**Collected data:**
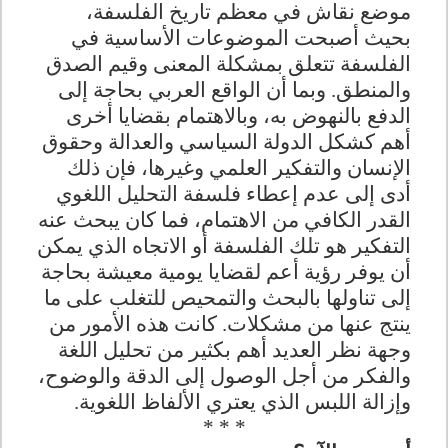
موضع نقاش في معظم تاريخ الفلسفة،
بحيث أصبحت الموضوعات الأساسية في
الفلسفة تتعلق بمشكلة المعنى وقيم الصدق
والمنطق. وبما أن الواقع العربي بحاجة إلى
الدفع بالنهوض به، وبالاهتمام بقضايا أخرى
أهم كشكل الدولة السياسي والعدالة وحقوق
الإنسان والتفكير العلمي وغيرها، فإن ذلك
أدى إلى عدم إعطاء فلسفة التحليل اللغوي
القدر الكافي من الاهتمام، فما كان يبحث عنه
التفكير هو تلك الفلسفة أو الاتجاه الذي يمكن
أن يوفر رؤية أعم لقضايا يومية معيشة بحاجة
إلى تناولها بالبحث والتمحيص للتغلب على ما
ينتج عنها من مشكلات. كانت هذه الأمور من
وجهة نظر العديد أهم بكثير من تحليل اللغة
والفكر من أجل الوصول إلى الدقة والوضوح،
وإزالة اللبس الذي يعتري الألفاظ اللغوية.
* * *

**WHAT IS BEING ASKED:** Every line in the data above that includes the word "الذي" should be copied.

**TASK RESPONSE:**
التفكير هو تلك الفلسفة أو الاتجاه الذي يمكن
وإزالة اللبس الذي يعتري الألفاظ اللغوية.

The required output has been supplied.